Anna McNay

Review of Sussex Modernism: Retreat and Rebellion at Two Temple Place

11/02/17

Sussex
Modernism: Retreat and Rebellion

Two Temple Place


28 January – 23 April 2017

As artists continue to be priced
out of even the farthest reaches of London’s boroughs, and many move down to
places on the south coast, such as Hastings, it seems there is something of a revived
rural exodus to mirror that – or, more correctly, those – of the early- to mid-20th
century, when numerous artistic communities established themselves in the
county of Sussex, with guilds, enclaves and retreats. Exemplifying the many faces
of modernism, these various groupings might, at first glance, seem as different
from one another as chalk and cheese, but biographical and conceptual links can
be made, weaving a deft narrative of the period and its protagonists, and this
is precisely what the sixth annual exhibition, in the successful winter
exhibition programme at Two Temple Place, has achieved.
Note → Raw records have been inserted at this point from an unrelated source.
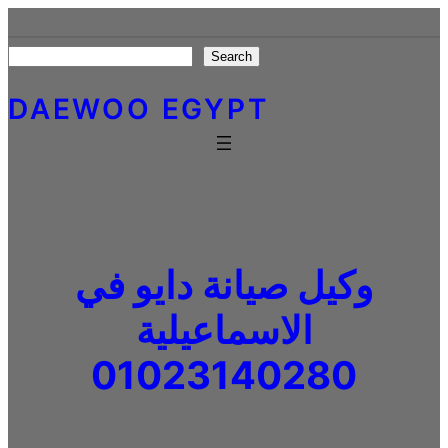
Skip
to
Search
Search
content
DAEWOO EGYPT
وكيل صيانة دايو في
الاسماعيلية
01023140280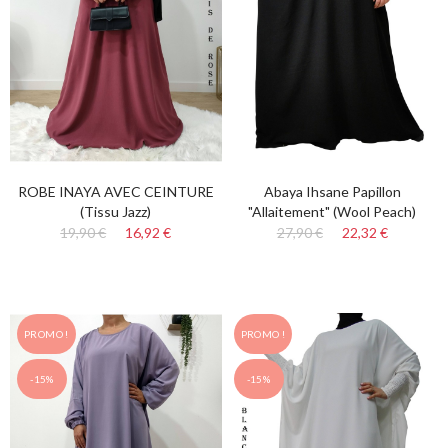
ROBE INAYA AVEC CEINTURE
Abaya Ihsane Papillon
(tissu Jazz)
"Allaitement" (Wool Peach)
19,90 €
16,92 €
27,90 €
22,32 €
PROMO !
PROMO !
-15%
-15%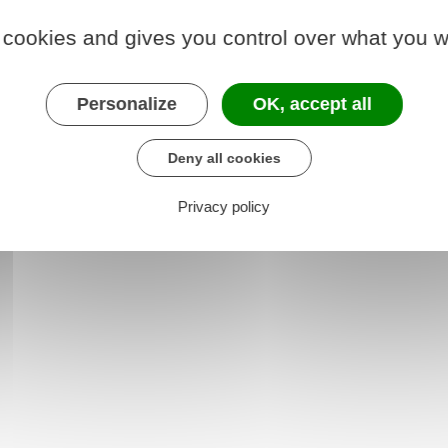
cé en disponibilité
, mais vous pouvez bénéficier de
 cookies and gives you control over what you w
tifs identiques
aux motifs pour lesquels un
nibilité.
tal
.
Personalize
OK, accept all
Deny all cookies
Privacy policy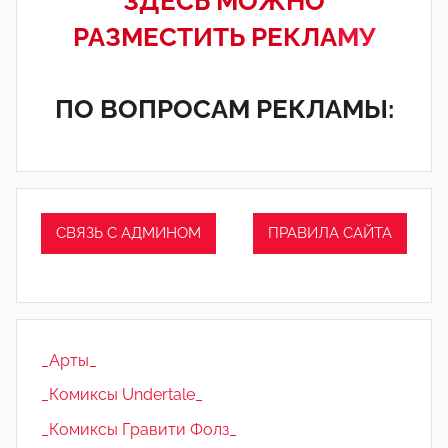
ЗДЕСЬ МОЖНО
РАЗМЕСТИТЬ РЕКЛА
МУ
ПО ВОПРОСАМ РЕКЛАМЫ:
СВЯЗЬ С АДМИНОМ
ПРАВИЛА САЙТА
_Арты_
_Комиксы Undertale_
_Комиксы Гравити Фолз_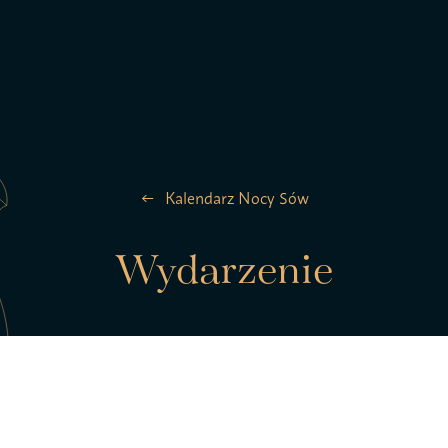
la ptaków
Zespół
Kalendarz Nocy Sów
Kontakt
Wydarzenie
Statut S
pTAK!
Polityk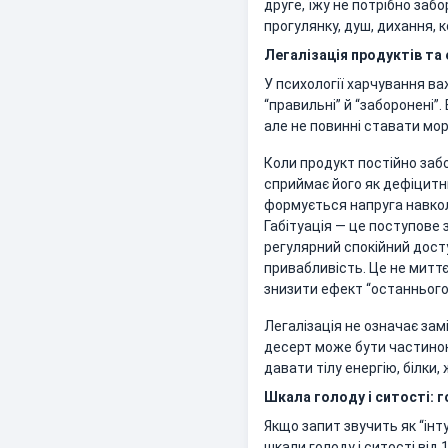
друге, їжу не потрібно заб
прогулянку, душ, дихання, 
Легалізація продуктів та 
У психології харчування ва
“правильні” й “заборонені”.
але не повинні ставати мо
Коли продукт постійно забо
сприймає його як дефіцитн
формується напруга навкол
Габітуація — це поступове 
регулярний спокійний дост
привабливість. Це не миттє
знизити ефект “останнього
Легалізація не означає зам
десерт може бути частиною
давати тілу енергію, білки,
Шкала голоду і ситості: г
Якщо запит звучить як “інту
шкали голоду і ситості від 1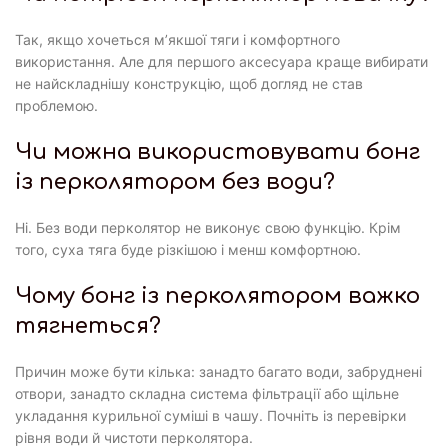
Так, якщо хочеться м’якшої тяги і комфортного
використання. Але для першого аксесуара краще вибирати
не найскладнішу конструкцію, щоб догляд не став
проблемою.
Чи можна використовувати бонг
із перколятором без води?
Ні. Без води перколятор не виконує свою функцію. Крім
того, суха тяга буде різкішою і менш комфортною.
Чому бонг із перколятором важко
тягнеться?
Причин може бути кілька: занадто багато води, забруднені
отвори, занадто складна система фільтрації або щільне
укладання курильної суміші в чашу. Почніть із перевірки
рівня води й чистоти перколятора.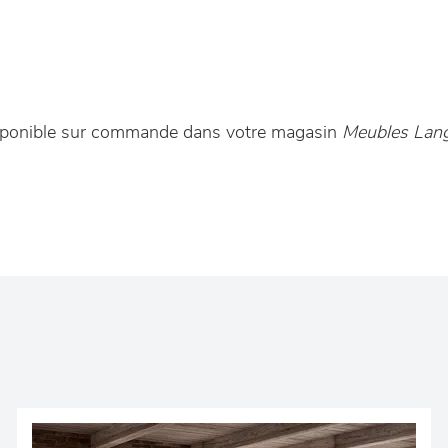
 disponible sur commande dans votre magasin
Meubles Lang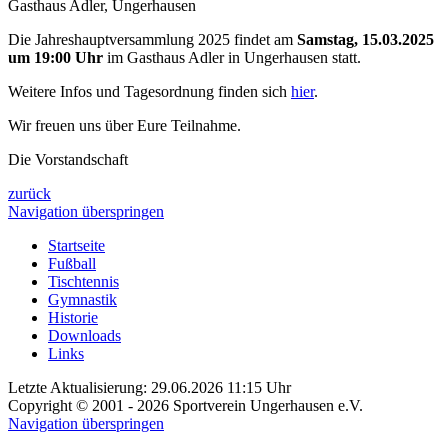
Gasthaus Adler, Ungerhausen
Die Jahreshauptversammlung 2025 findet am
Samstag, 15.03.2025
um 19:00
Uhr
im Gasthaus Adler in Ungerhausen statt.
Weitere Infos und Tagesordnung finden sich
hier
.
Wir freuen uns über Eure Teilnahme.
Die Vorstandschaft
zurück
Navigation überspringen
Startseite
Fußball
Tischtennis
Gymnastik
Historie
Downloads
Links
Letzte Aktualisierung: 29.06.2026 11:15 Uhr
Copyright © 2001 - 2026 Sportverein Ungerhausen e.V.
Navigation überspringen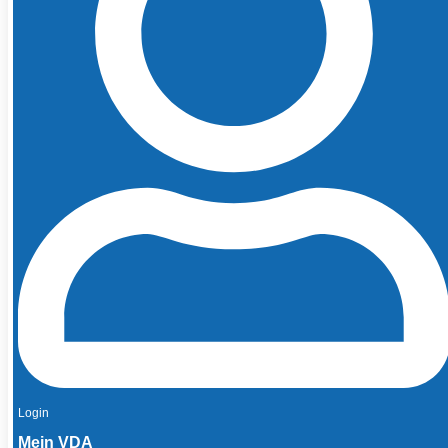
Login
Mein VDA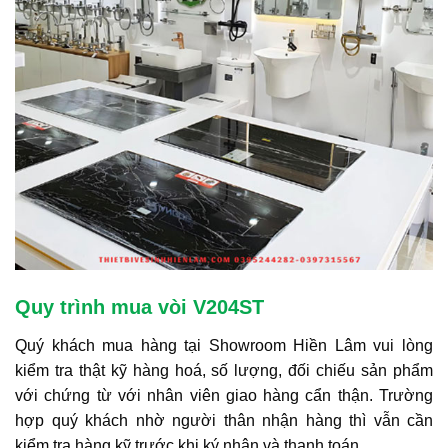
Quy trình mua vòi V204ST
Quý khách mua hàng tại Showroom Hiền Lâm vui lòng
kiểm tra thật kỹ hàng hoá, số lượng, đối chiếu sản phẩm
với chứng từ với nhân viên giao hàng cẩn thận. Trường
hợp quý khách nhờ người thân nhận hàng thì vẫn cần
kiểm tra hàng kỹ trước khi ký nhận và thanh toán.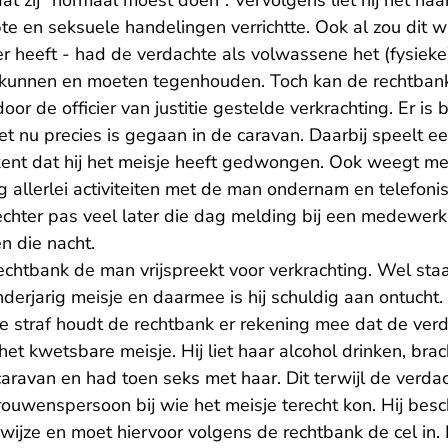
t zij “normaal moest doen”. Vervolgens liet hij het naa
apte en seksuele handelingen verrichtte. Ook al zou dit w
er heeft - had de verdachte als volwassene het (fysieke
ar kunnen en moeten tegenhouden. Toch kan de rechtbank
or de officier van justitie gestelde verkrachting. Er is 
het nu precies is gegaan in de caravan. Daarbij speelt ee
tkent dat hij het meisje heeft gedwongen. Ook weegt me
 allerlei activiteiten met de man ondernam en telefoni
chter pas veel later die dag melding bij een medewer
n die nacht.
echtbank de man vrijspreekt voor verkrachting. Wel sta
erjarig meisje en daarmee is hij schuldig aan ontucht.
e straf houdt de rechtbank er rekening mee dat de verd
et kwetsbare meisje. Hij liet haar alcohol drinken, br
 caravan en had toen seks met haar. Dit terwijl de verda
ouwenspersoon bij wie het meisje terecht kon. Hij bes
wijze en moet hiervoor volgens de rechtbank de cel in.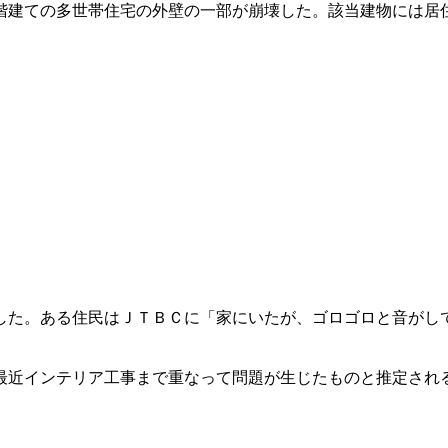
２階建ての多世帯住宅の外壁の一部が崩壊した。該当建物には居
出した。ある住民はＪＴＢＣに「家にいたが、ゴロゴロと音がし
、最近インテリア工事まで重なって問題が生じたものと推定され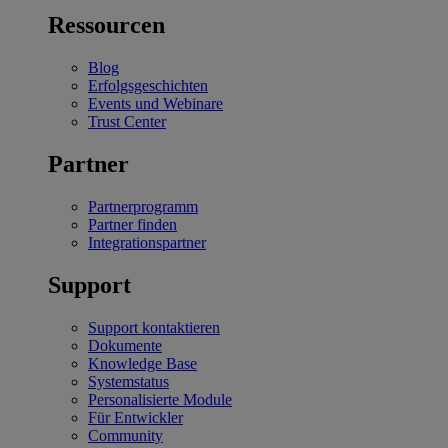
Ressourcen
Blog
Erfolgsgeschichten
Events und Webinare
Trust Center
Partner
Partnerprogramm
Partner finden
Integrationspartner
Support
Support kontaktieren
Dokumente
Knowledge Base
Systemstatus
Personalisierte Module
Für Entwickler
Community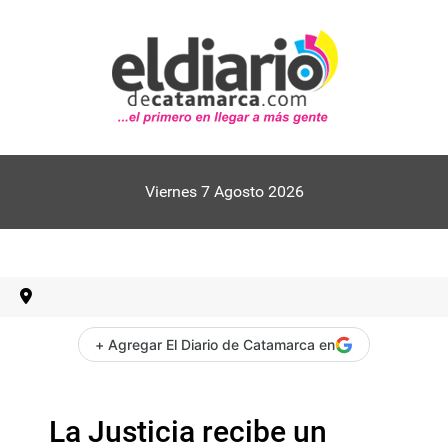
Viernes 7 Agosto 2026
+ Agregar El Diario de Catamarca en
La Justicia recibe un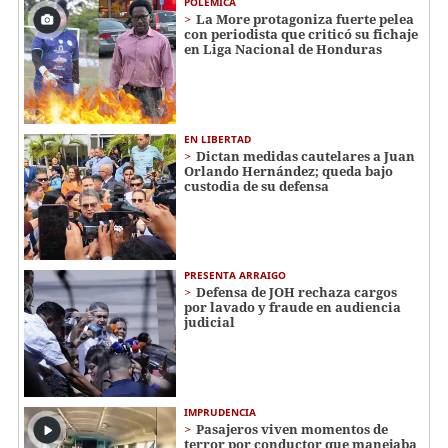
POLÉMICA
La More protagoniza fuerte pelea
con periodista que criticó su fichaje
en Liga Nacional de Honduras
EN LIBERTAD
Dictan medidas cautelares a Juan
Orlando Hernández; queda bajo
custodia de su defensa
PRESENTA ARRAIGO
Defensa de JOH rechaza cargos
por lavado y fraude en audiencia
judicial
IMPRUDENCIA
Pasajeros viven momentos de
terror por conductor que manejaba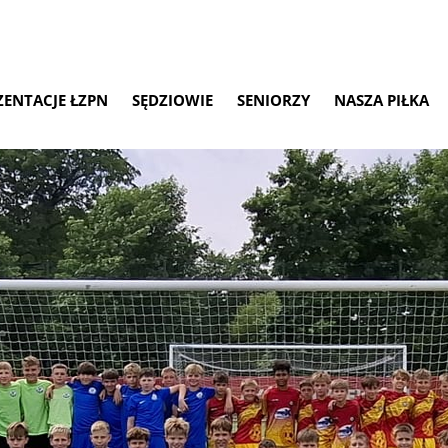
ZENTACJE ŁZPN
SĘDZIOWIE
SENIORZY
NASZA PIŁKA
The result, Sussex
Modernism: Retreat and Rebellion, brings together painting, film, sculpture,
furniture, music and photography from more than 30 lenders and nine museums and
galleries. What the curator, Dr Hope
Wolf, describes as a “visual cacophony of styles and media” is contextualised
against the late-19th-century interiors of the London venue, making visible the
very style from which many of the artists included sought to depart.